Scotland’s First Minister Nicola Sturgeon has said she is “deeply and increasingly” concerned about the lack of clarity on arrangements after the Brexit transition period ends.
Any deal agreed at this point will be “bare bones” and damage the Scottish economy, she said in response to a question from Scottish Greens co-leader Patrick Harvie in the Scottish Parliament on Thursday.
He asked if she could give assurances that Brexit would not result in a shortage of drugs and PPE needed by the NHS.
Ms Sturgeon said: “I am deeply and increasingly concerned at the lack of clarity about the arrangements that will apply at the end of the Brexit transition period in just a matter of weeks’ time.
“We are almost exactly a year on since the general election when the Prime Minister said his deal was oven-ready.
“And here we are, we don’t even know if there’s going to be a deal, and if there is a deal it will be bare bones and minimalist and will do real damage to the Scottish economy and to our society.”

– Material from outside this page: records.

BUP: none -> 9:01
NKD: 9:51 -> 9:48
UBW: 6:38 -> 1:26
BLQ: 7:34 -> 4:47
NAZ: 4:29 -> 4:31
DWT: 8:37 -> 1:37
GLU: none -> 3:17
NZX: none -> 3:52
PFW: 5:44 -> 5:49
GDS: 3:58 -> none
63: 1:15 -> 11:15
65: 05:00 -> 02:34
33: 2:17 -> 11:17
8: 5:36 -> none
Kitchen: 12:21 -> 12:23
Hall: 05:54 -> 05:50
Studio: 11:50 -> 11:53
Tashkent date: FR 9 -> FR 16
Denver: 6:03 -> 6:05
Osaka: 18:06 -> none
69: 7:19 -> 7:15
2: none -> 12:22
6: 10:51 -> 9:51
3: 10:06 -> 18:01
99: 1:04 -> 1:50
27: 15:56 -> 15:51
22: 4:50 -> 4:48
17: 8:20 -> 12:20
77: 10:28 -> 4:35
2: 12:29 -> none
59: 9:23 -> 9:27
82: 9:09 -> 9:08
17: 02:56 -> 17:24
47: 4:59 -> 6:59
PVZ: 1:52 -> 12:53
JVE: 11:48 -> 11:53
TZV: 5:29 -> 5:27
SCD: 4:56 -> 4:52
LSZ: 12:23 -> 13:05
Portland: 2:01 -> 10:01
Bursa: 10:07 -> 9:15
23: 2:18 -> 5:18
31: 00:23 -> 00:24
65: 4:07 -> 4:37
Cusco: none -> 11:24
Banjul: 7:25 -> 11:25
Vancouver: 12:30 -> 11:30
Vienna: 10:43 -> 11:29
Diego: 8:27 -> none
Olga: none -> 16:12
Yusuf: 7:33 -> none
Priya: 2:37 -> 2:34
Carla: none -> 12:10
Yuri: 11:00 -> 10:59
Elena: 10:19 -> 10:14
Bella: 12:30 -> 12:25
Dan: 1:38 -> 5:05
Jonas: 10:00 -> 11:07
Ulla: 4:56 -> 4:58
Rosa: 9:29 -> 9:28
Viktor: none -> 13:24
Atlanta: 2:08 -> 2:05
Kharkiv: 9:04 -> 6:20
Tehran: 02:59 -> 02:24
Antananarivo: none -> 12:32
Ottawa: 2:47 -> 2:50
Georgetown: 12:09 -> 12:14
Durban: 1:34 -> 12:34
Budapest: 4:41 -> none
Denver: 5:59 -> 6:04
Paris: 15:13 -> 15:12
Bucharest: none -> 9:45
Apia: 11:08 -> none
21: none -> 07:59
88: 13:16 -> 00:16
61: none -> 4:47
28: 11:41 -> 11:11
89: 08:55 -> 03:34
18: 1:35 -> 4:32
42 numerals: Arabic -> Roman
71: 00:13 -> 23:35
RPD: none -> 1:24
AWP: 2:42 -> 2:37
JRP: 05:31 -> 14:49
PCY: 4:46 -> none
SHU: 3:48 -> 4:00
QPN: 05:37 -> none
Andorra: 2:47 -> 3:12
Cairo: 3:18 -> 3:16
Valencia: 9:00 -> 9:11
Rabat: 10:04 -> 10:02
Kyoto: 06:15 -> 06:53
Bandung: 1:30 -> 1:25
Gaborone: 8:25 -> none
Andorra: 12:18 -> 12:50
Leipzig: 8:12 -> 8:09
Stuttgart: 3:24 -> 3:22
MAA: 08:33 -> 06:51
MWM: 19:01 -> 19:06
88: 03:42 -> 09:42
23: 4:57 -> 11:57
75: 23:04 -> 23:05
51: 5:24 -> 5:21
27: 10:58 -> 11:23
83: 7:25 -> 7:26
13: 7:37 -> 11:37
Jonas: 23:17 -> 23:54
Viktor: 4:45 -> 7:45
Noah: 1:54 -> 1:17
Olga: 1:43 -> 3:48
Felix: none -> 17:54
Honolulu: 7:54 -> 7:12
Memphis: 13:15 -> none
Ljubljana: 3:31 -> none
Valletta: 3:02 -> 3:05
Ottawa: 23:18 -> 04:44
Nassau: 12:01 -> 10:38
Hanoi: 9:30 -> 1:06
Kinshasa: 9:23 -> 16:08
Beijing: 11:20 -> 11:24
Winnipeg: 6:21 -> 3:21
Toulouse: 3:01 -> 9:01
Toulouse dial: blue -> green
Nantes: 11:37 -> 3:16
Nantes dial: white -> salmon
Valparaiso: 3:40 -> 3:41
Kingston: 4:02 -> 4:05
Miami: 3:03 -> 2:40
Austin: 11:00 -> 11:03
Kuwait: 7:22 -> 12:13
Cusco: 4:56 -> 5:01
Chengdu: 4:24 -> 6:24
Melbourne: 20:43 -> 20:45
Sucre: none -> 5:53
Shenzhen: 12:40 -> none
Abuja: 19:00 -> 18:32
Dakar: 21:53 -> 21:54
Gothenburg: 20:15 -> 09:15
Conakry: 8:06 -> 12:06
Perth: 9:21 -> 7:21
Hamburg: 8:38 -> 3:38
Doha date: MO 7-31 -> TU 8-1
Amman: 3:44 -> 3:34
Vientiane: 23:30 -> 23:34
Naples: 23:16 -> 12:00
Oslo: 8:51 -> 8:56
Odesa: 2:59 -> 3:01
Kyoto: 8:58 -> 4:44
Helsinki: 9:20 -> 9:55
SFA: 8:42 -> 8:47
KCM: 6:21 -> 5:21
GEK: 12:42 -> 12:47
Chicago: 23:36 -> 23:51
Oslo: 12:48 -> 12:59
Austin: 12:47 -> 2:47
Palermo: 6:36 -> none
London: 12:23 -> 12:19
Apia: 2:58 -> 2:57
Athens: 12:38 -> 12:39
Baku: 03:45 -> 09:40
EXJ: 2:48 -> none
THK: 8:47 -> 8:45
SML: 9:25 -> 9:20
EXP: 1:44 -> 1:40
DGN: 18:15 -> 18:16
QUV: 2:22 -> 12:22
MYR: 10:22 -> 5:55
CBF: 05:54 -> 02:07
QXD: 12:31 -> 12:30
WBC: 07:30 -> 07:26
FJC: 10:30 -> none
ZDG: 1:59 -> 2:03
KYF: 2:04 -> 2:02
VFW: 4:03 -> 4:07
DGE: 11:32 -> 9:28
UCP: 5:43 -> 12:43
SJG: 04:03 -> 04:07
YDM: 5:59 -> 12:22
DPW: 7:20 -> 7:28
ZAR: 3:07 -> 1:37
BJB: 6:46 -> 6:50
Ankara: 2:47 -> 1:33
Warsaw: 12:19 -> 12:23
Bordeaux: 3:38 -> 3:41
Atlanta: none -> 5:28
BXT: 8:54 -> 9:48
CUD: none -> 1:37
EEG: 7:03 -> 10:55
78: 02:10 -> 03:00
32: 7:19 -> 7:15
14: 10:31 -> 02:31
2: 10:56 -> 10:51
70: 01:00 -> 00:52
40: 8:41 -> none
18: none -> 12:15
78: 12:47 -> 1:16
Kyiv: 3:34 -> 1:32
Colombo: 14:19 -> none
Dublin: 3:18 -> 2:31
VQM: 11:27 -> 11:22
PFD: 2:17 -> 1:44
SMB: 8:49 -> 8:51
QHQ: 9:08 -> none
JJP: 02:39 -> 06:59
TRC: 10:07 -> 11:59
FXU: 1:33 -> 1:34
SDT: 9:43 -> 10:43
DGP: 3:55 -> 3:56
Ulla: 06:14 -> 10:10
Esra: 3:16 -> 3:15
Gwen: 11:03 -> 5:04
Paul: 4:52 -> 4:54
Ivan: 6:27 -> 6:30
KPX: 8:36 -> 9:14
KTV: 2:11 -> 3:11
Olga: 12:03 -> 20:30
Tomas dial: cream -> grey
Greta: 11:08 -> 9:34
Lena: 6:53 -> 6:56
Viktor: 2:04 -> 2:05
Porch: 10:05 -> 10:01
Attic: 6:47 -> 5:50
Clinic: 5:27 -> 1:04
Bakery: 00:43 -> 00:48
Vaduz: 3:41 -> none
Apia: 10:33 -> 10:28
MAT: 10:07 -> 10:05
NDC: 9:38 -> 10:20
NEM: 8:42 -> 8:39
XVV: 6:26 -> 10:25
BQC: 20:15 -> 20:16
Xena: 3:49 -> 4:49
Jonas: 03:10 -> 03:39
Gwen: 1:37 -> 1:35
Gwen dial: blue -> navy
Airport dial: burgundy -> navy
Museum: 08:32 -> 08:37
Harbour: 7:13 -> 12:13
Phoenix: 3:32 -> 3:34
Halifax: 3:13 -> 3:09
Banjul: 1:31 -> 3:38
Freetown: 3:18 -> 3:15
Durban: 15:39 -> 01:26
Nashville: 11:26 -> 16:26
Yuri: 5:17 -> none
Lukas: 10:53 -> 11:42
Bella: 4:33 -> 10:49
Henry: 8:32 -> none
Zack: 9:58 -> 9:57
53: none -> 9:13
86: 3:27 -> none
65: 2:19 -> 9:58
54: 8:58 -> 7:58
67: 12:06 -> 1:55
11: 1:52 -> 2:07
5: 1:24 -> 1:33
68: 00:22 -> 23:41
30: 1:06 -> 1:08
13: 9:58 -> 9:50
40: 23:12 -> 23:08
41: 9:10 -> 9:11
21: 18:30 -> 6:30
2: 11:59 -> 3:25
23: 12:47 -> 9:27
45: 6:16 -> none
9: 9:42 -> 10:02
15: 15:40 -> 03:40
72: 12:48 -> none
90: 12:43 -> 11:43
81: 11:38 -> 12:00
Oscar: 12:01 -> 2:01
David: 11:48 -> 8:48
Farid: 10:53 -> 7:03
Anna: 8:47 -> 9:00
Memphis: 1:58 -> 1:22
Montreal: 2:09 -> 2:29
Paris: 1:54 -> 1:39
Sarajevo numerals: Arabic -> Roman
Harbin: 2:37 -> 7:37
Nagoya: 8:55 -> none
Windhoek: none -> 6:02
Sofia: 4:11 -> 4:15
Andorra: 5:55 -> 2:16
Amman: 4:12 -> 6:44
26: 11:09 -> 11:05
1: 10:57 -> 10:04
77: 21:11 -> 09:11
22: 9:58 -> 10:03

She said she could not give an “absolute assurance” that a no-deal Brexit will not have an impact on the health service.
The First Minister added: “What I can give an assurance of is that the Scottish Government is doing everything within our powers to minimise and mitigate against that impact.”
Contingency work includes ensuring there are adequate stockpiles of medicine, she said, while a UK taskforce is working to make sure there is a supply of coronavirus vaccines beyond January 1.
She said: “Nobody should be under any illusion as to how damaging the end of the transition period is going to be whatever the circumstances but how particularly damaging it’s going to be if there is no deal agreed between the UK and the European Union.”